Chia seeds are high in several nutrients that are important for bone health, including calcium, phosphorus, and magnesium.
Many observational studies suggest that getting enough of these nutrients is important for maintaining good bone mineral density, an indicator of bone strength (21, 22).
In addition, ALA in chia seeds may play a role in bone health. Observational studies have found that consuming this nutrient could also be associated with increased bone mineral density (23).
Therefore, it’s possible that regularly eating chia seeds could help keep your bones strong.
One animal study found that rats who received chia seeds daily for about 13 months had increased bone mineral content compared with a control group. The authors concluded that ALA may have contributed to this benefit (24).
However, besides animal studies, a limited number of studies have explored this topic, specifically. Ultimately, more human research is needed.
Chia seeds are high in calcium, magnesium, phosphorus, and ALA. All of these nutrients have been linked to improved bone mineral density.
Consuming chia seeds may help with blood sugar regulation, possibly due to their content of fiber and other beneficial compounds.
People with diabetes may struggle with high blood sugar levels. Consistently high fasting blood sugar levels are associated with an increased risk of several complications, including heart disease (25).

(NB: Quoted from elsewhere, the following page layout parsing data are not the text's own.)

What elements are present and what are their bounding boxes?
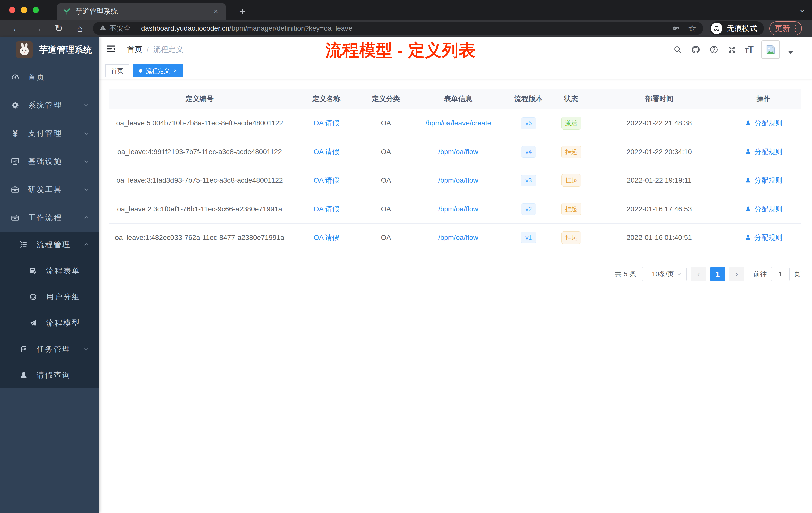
table-header-row: 定义编号定义名称定义分类表单信息流程版本状态部署时间操作 [109, 89, 801, 109]
password-key-icon[interactable] [672, 23, 680, 34]
page-size-select[interactable]: 10条/页 [642, 267, 687, 281]
sidebar-item-工作流程[interactable]: 工作流程 [0, 204, 99, 232]
sidebar-item-研发工具[interactable]: 研发工具 [0, 175, 99, 204]
tab-search-icon[interactable]: ⌄ [799, 4, 806, 14]
window-close-button[interactable] [9, 7, 15, 13]
goto-page-input[interactable] [771, 267, 790, 281]
browser-tabstrip: 芋道管理系统 × + ⌄ [0, 0, 812, 20]
window-minimize-button[interactable] [21, 7, 27, 13]
form-info-link[interactable]: /bpm/oa/flow [438, 234, 478, 241]
github-icon[interactable] [691, 45, 701, 55]
user-avatar[interactable] [761, 40, 780, 59]
definition-category: OA [381, 148, 391, 156]
sidebar-item-首页[interactable]: 首页 [0, 63, 99, 91]
app-logo-avatar [16, 41, 33, 58]
sidebar-item-基础设施[interactable]: 基础设施 [0, 147, 99, 175]
url-divider [136, 25, 136, 32]
tag-view-流程定义[interactable]: 流程定义× [133, 64, 182, 77]
sidebar-item-label: 首页 [28, 72, 45, 82]
breadcrumb: 首页 / 流程定义 [127, 44, 183, 55]
definition-name-link[interactable]: OA 请假 [314, 234, 340, 241]
tab-close-icon[interactable]: × [211, 7, 221, 16]
reload-button[interactable]: ↻ [48, 23, 69, 34]
prev-page-button[interactable]: ‹ [691, 267, 706, 281]
sidebar-item-label: 工作流程 [28, 213, 62, 223]
insecure-label[interactable]: 不安全 [110, 24, 130, 33]
assign-rule-label: 分配规则 [754, 176, 782, 184]
form-info-link[interactable]: /bpm/oa/leave/create [425, 119, 491, 127]
sidebar-item-流程模型[interactable]: 流程模型 [0, 310, 99, 336]
paper-plane-icon [28, 318, 38, 328]
tag-close-icon[interactable]: × [174, 67, 177, 74]
bookmark-star-icon[interactable]: ☆ [688, 23, 696, 34]
sidebar-item-支付管理[interactable]: ¥支付管理 [0, 119, 99, 147]
list-icon [19, 240, 29, 250]
form-info-link[interactable]: /bpm/oa/flow [438, 205, 478, 213]
tag-view-首页[interactable]: 首页 [106, 64, 129, 77]
tag-label: 流程定义 [146, 67, 170, 75]
sidebar-logo-row[interactable]: 芋道管理系统 [0, 37, 99, 62]
new-tab-button[interactable]: + [235, 4, 249, 18]
breadcrumb-home[interactable]: 首页 [127, 44, 142, 55]
definition-name-link[interactable]: OA 请假 [314, 176, 340, 184]
assign-rule-link[interactable]: 分配规则 [745, 205, 782, 213]
assign-rule-label: 分配规则 [754, 205, 782, 213]
fullscreen-icon[interactable] [727, 45, 737, 55]
window-controls[interactable] [9, 7, 39, 13]
deploy-time: 2022-01-16 01:40:51 [627, 234, 692, 241]
browser-tab[interactable]: 芋道管理系统 × [57, 3, 226, 20]
page-size-value: 10条/页 [649, 270, 676, 278]
chevron-up-icon [83, 241, 90, 248]
text-size-icon[interactable]: TT [745, 44, 753, 55]
caret-down-icon[interactable] [788, 51, 793, 54]
assign-rule-link[interactable]: 分配规则 [745, 176, 782, 184]
definition-id: oa_leave:3:1fad3d93-7b75-11ec-a3c8-acde4… [116, 176, 283, 184]
definition-category: OA [381, 119, 391, 127]
form-info-link[interactable]: /bpm/oa/flow [438, 148, 478, 156]
assign-rule-link[interactable]: 分配规则 [745, 119, 782, 127]
window-zoom-button[interactable] [33, 7, 39, 13]
status-badge: 挂起 [561, 146, 581, 158]
sidebar-item-流程管理[interactable]: 流程管理 [0, 232, 99, 258]
table-row: oa_leave:5:004b710b-7b8a-11ec-8ef0-acde4… [109, 109, 801, 138]
insecure-warning-icon[interactable] [99, 24, 107, 33]
url-bar[interactable]: 不安全 dashboard.yudao.iocoder.cn /bpm/mana… [93, 22, 703, 35]
navbar-right-icons: TT [673, 40, 793, 59]
sidebar-item-label: 用户分组 [46, 292, 80, 302]
browser-menu-icon[interactable] [795, 25, 796, 32]
flow-icon [19, 344, 29, 354]
sidebar-item-任务管理[interactable]: 任务管理 [0, 336, 99, 362]
definition-category: OA [381, 205, 391, 213]
definition-name-link[interactable]: OA 请假 [314, 119, 340, 127]
sidebar-item-用户分组[interactable]: 用户分组 [0, 284, 99, 310]
back-button[interactable]: ← [6, 23, 27, 34]
definition-name-link[interactable]: OA 请假 [314, 205, 340, 213]
sidebar-item-系统管理[interactable]: 系统管理 [0, 91, 99, 119]
sidebar-item-label: 基础设施 [28, 156, 62, 167]
status-badge: 挂起 [561, 174, 581, 187]
tags-view-bar: 首页流程定义× [99, 62, 812, 79]
definition-id: oa_leave:1:482ec033-762a-11ec-8477-a2380… [115, 234, 284, 241]
assign-rule-link[interactable]: 分配规则 [745, 234, 782, 241]
toolbox-icon [10, 184, 20, 194]
version-badge: v5 [521, 117, 536, 129]
chevron-down-icon [83, 102, 90, 109]
assign-rule-link[interactable]: 分配规则 [745, 148, 782, 156]
forward-button[interactable]: → [27, 23, 48, 34]
update-button[interactable]: 更新 [769, 21, 802, 35]
definition-name-link[interactable]: OA 请假 [314, 148, 340, 156]
sidebar-item-label: 任务管理 [37, 344, 71, 354]
sidebar-item-流程表单[interactable]: 流程表单 [0, 258, 99, 284]
search-icon[interactable] [673, 45, 683, 55]
sidebar-item-label: 流程表单 [46, 266, 80, 276]
main-area: 首页 / 流程定义 TT 流程模型 - 定义列表 首页流程定义× [99, 37, 812, 513]
help-icon[interactable] [709, 45, 719, 55]
home-button[interactable]: ⌂ [69, 23, 90, 34]
current-page-button[interactable]: 1 [710, 267, 725, 281]
sidebar-item-请假查询[interactable]: 请假查询 [0, 362, 99, 388]
sidebar-fold-icon[interactable] [106, 43, 118, 56]
breadcrumb-separator: / [147, 46, 149, 54]
form-info-link[interactable]: /bpm/oa/flow [438, 176, 478, 184]
column-header: 定义分类 [363, 89, 409, 109]
next-page-button[interactable]: › [729, 267, 744, 281]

Promisingly, animal studies have found that chia seeds may improve insulin sensitivity. This might help stabilize blood sugar levels after meals (26, 1).
Research in humans is sparse, but some older studies have shown promising results.

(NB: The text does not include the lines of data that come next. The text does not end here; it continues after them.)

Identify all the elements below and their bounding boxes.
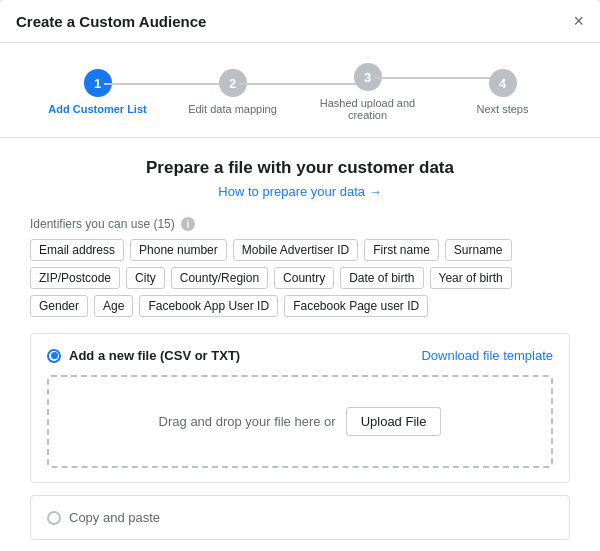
upload-section: Add a new file (CSV or TXT) Download fil… [30,333,570,483]
identifier-tag[interactable]: Phone number [130,239,227,261]
copy-paste-radio-btn[interactable] [47,511,61,525]
step-3: 3 Hashed upload and creation [300,63,435,121]
identifier-tag[interactable]: Surname [445,239,512,261]
download-template-link[interactable]: Download file template [421,348,553,363]
create-custom-audience-modal: Create a Custom Audience × 1 Add Custome… [0,0,600,551]
upload-file-button[interactable]: Upload File [346,407,442,436]
info-icon[interactable]: i [181,217,195,231]
step-4-label: Next steps [477,103,529,115]
step-1: 1 Add Customer List [30,69,165,115]
identifier-tag[interactable]: Mobile Advertiser ID [233,239,358,261]
tags-container: Email addressPhone numberMobile Advertis… [30,239,570,317]
add-file-radio-label[interactable]: Add a new file (CSV or TXT) [47,348,240,363]
step-1-circle: 1 [84,69,112,97]
step-3-circle: 3 [354,63,382,91]
step-4-circle: 4 [489,69,517,97]
identifier-tag[interactable]: City [126,267,165,289]
identifier-tag[interactable]: Country [274,267,334,289]
identifier-tag[interactable]: Facebook Page user ID [284,295,428,317]
identifier-tag[interactable]: Year of birth [430,267,512,289]
how-to-link[interactable]: How to prepare your data → [218,184,381,199]
step-2-label: Edit data mapping [188,103,277,115]
identifiers-label: Identifiers you can use (15) [30,217,175,231]
identifier-tag[interactable]: Facebook App User ID [139,295,278,317]
drop-zone[interactable]: Drag and drop your file here or Upload F… [47,375,553,468]
step-1-label: Add Customer List [48,103,146,115]
identifier-tag[interactable]: First name [364,239,439,261]
identifier-tag[interactable]: Date of birth [340,267,423,289]
step-2-circle: 2 [219,69,247,97]
how-to-link-container: How to prepare your data → [30,184,570,199]
identifier-tag[interactable]: Email address [30,239,124,261]
identifiers-row: Identifiers you can use (15) i [30,217,570,231]
identifier-tag[interactable]: Gender [30,295,88,317]
add-file-label: Add a new file (CSV or TXT) [69,348,240,363]
copy-paste-radio-label[interactable]: Copy and paste [47,510,553,525]
modal-header: Create a Custom Audience × [0,0,600,43]
modal-body: Prepare a file with your customer data H… [0,138,600,551]
step-2: 2 Edit data mapping [165,69,300,115]
add-file-radio-btn[interactable] [47,349,61,363]
drop-text: Drag and drop your file here or [159,414,336,429]
identifier-tag[interactable]: Age [94,295,133,317]
stepper: 1 Add Customer List 2 Edit data mapping … [0,43,600,138]
close-button[interactable]: × [573,12,584,30]
copy-paste-section: Copy and paste [30,495,570,540]
step-3-label: Hashed upload and creation [300,97,435,121]
modal-title: Create a Custom Audience [16,13,206,30]
step-4: 4 Next steps [435,69,570,115]
section-title: Prepare a file with your customer data [30,158,570,178]
copy-paste-label: Copy and paste [69,510,160,525]
upload-header: Add a new file (CSV or TXT) Download fil… [47,348,553,363]
identifier-tag[interactable]: County/Region [171,267,268,289]
identifier-tag[interactable]: ZIP/Postcode [30,267,120,289]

In particular, older research from 2010 and 2013 suggests that eating bread containing chia seeds helps lower post-meal rises in blood sugar among healthy adults, compared with eating bread without chia seeds (28, 29).
Nevertheless, more research is needed to learn more about the connection between these nutritious seeds and blood sugar regulation.
Animal studies suggest that chia seeds may help with blood sugar management, but more human research is needed.
Chia seeds are incredibly easy to incorporate into your diet. They taste rather bland, so you can add them to pretty much anything.
You don’t need to grind, cook, or otherwise prepare them, making them a handy addition to recipes.
They can be eaten raw, soaked in juice, or added to oatmeal, pudding, smoothies, and baked goods. You can also sprinkle them on top of cereal, yogurt, vegetables, or rice dishes. Plus, they work wonders in homemade fritters as a binding agent.
Given their ability to absorb water and fat, you can use them to thicken sauces and as an egg substitute. They can also be mixed with water and turned into a gel.
The seeds appear to be well-tolerated. Still, if you’re not used to eating a lot of fiber, you might experience digestive side effects like bloating or diarrhea if you eat too many seeds in one sitting.
A common dosage recommendation is 0.7 ounces (20 grams or about 1.5 tablespoons) of chia seeds twice per day. Remember to drink plenty of water to prevent any digestive side effects.
Chia seeds are easy to prepare and often used as an egg substitute and added to oatmeal or smoothies.
Chia seeds are not only rich in nutrients, omega-3 fat, antioxidants, and fiber but also easy to prepare.
Studies suggest that they have various health benefits, ranging from weight loss to a reduced risk of heart disease. However, more research in humans is needed before any firm conclusions can be made.
If you want to reap the possible benefits of chia seeds, consider incorporating them into your diet. They’re a great addition to smoothies, oatmeal, yogurt, baked goods, and more.